* Task directions: Each record below is to be restated word for word.

* Data supplied:
────────────────────────────────────────
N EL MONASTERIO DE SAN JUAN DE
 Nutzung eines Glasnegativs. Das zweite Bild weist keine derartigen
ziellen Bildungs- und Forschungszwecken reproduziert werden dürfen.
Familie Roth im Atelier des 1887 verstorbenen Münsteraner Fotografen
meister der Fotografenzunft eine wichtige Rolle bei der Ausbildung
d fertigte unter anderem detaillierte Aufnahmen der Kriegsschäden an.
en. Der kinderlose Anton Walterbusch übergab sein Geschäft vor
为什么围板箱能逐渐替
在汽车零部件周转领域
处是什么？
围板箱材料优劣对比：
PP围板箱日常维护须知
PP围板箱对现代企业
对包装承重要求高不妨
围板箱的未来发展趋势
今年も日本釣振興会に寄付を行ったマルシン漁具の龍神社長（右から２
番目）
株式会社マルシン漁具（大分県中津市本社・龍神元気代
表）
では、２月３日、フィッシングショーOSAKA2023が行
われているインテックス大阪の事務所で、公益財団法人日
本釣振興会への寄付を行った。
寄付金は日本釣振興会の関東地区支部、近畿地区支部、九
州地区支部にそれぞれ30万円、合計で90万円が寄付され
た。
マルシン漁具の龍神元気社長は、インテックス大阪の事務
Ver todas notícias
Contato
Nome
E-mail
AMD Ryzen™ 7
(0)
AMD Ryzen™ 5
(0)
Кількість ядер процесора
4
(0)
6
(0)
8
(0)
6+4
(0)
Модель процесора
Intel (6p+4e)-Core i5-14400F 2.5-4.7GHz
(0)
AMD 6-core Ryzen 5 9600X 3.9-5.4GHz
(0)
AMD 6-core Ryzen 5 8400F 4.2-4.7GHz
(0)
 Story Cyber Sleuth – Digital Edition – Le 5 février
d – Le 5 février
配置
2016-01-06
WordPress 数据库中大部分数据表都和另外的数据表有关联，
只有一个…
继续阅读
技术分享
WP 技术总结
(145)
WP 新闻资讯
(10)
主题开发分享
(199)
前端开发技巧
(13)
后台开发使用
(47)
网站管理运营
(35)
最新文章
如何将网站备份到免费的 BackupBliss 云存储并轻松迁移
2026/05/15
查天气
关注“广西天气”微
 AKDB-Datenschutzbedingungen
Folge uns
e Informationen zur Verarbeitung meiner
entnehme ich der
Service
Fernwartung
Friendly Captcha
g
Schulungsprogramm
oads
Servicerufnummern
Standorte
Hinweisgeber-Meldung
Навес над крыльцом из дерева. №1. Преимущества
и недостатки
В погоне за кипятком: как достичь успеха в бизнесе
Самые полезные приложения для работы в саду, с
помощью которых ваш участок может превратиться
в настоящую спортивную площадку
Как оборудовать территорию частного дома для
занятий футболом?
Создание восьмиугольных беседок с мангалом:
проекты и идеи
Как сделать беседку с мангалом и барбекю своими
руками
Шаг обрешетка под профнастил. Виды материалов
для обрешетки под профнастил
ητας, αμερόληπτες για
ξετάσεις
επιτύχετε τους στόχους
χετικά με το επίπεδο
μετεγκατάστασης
────────────────────────────────────────
* Response:
N EL MONASTERIO DE SAN JUAN DE
 Nutzung eines Glasnegativs. Das zweite Bild weist keine derartigen
ziellen Bildungs- und Forschungszwecken reproduziert werden dürfen.
Familie Roth im Atelier des 1887 verstorbenen Münsteraner Fotografen
meister der Fotografenzunft eine wichtige Rolle bei der Ausbildung
d fertigte unter anderem detaillierte Aufnahmen der Kriegsschäden an.
en. Der kinderlose Anton Walterbusch übergab sein Geschäft vor
为什么围板箱能逐渐替
在汽车零部件周转领域
处是什么？
围板箱材料优劣对比：
PP围板箱日常维护须知
PP围板箱对现代企业
对包装承重要求高不妨
围板箱的未来发展趋势
今年も日本釣振興会に寄付を行ったマルシン漁具の龍神社長（右から２
番目）
株式会社マルシン漁具（大分県中津市本社・龍神元気代
表）
では、２月３日、フィッシングショーOSAKA2023が行
われているインテックス大阪の事務所で、公益財団法人日
本釣振興会への寄付を行った。
寄付金は日本釣振興会の関東地区支部、近畿地区支部、九
州地区支部にそれぞれ30万円、合計で90万円が寄付され
た。
マルシン漁具の龍神元気社長は、インテックス大阪の事務
Ver todas notícias
Contato
Nome
E-mail
AMD Ryzen™ 7
(0)
AMD Ryzen™ 5
(0)
Кількість ядер процесора
4
(0)
6
(0)
8
(0)
6+4
(0)
Модель процесора
Intel (6p+4e)-Core i5-14400F 2.5-4.7GHz
(0)
AMD 6-core Ryzen 5 9600X 3.9-5.4GHz
(0)
AMD 6-core Ryzen 5 8400F 4.2-4.7GHz
(0)
 Story Cyber Sleuth – Digital Edition – Le 5 février
d – Le 5 février
配置
2016-01-06
WordPress 数据库中大部分数据表都和另外的数据表有关联，
只有一个…
继续阅读
技术分享
WP 技术总结
(145)
WP 新闻资讯
(10)
主题开发分享
(199)
前端开发技巧
(13)
后台开发使用
(47)
网站管理运营
(35)
最新文章
如何将网站备份到免费的 BackupBliss 云存储并轻松迁移
2026/05/15
查天气
关注“广西天气”微
 AKDB-Datenschutzbedingungen
Folge uns
e Informationen zur Verarbeitung meiner
entnehme ich der
Service
Fernwartung
Friendly Captcha
g
Schulungsprogramm
oads
Servicerufnummern
Standorte
Hinweisgeber-Meldung
Навес над крыльцом из дерева. №1. Преимущества
и недостатки
В погоне за кипятком: как достичь успеха в бизнесе
Самые полезные приложения для работы в саду, с
помощью которых ваш участок может превратиться
в настоящую спортивную площадку
Как оборудовать территорию частного дома для
занятий футболом?
Создание восьмиугольных беседок с мангалом:
проекты и идеи
Как сделать беседку с мангалом и барбекю своими
руками
Шаг обрешетка под профнастил. Виды материалов
для обрешетки под профнастил
ητας, αμερόληπτες για
ξετάσεις
επιτύχετε τους στόχους
χετικά με το επίπεδο
μετεγκατάστασης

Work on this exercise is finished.